Collected data:

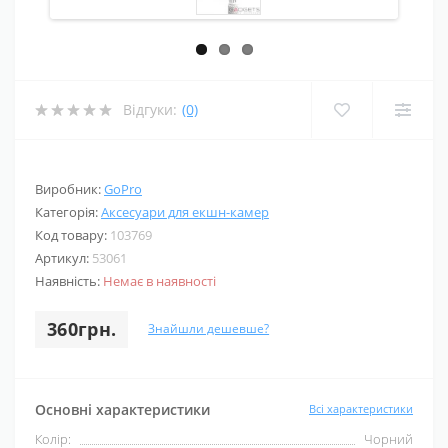
Відгуки:
(0)
Виробник:
GoPro
Категорія:
Аксесуари для екшн-камер
Код товару:
103769
Артикул:
53061
Наявність:
Немає в наявності
360грн.
Знайшли дешевше?
Основні характеристики
Всі характеристики
Колір:
Чорний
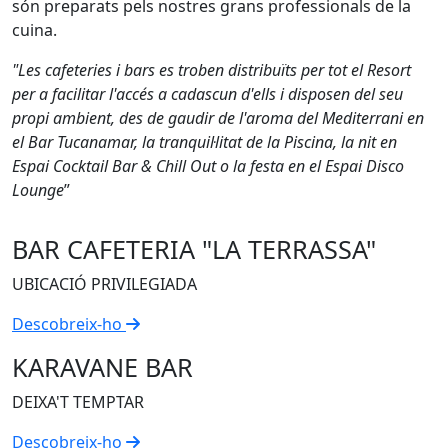
són preparats pels nostres grans professionals de la
cuina.
"Les cafeteries i bars es troben distribuïts per tot el Resort
per a facilitar l'accés a cadascun d'ells i disposen del seu
propi ambient, des de gaudir de l'aroma del Mediterrani en
el Bar Tucanamar, la tranquil·litat de la Piscina, la nit en
Espai Cocktail Bar & Chill Out o la festa en el Espai Disco
Lounge
”
BAR CAFETERIA "LA TERRASSA"
UBICACIÓ PRIVILEGIADA
Descobreix-ho
KARAVANE BAR
DEIXA'T TEMPTAR
Descobreix-ho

YOUR GOAL: Up to and including the last line above, starting with the line that contains "propi ambient, des", return each line exactly and nothing else.

EXERCISE OUTPUT:
propi ambient, des de gaudir de l'aroma del Mediterrani en
el Bar Tucanamar, la tranquil·litat de la Piscina, la nit en
Espai Cocktail Bar & Chill Out o la festa en el Espai Disco
Lounge
”
BAR CAFETERIA "LA TERRASSA"
UBICACIÓ PRIVILEGIADA
Descobreix-ho
KARAVANE BAR
DEIXA'T TEMPTAR
Descobreix-ho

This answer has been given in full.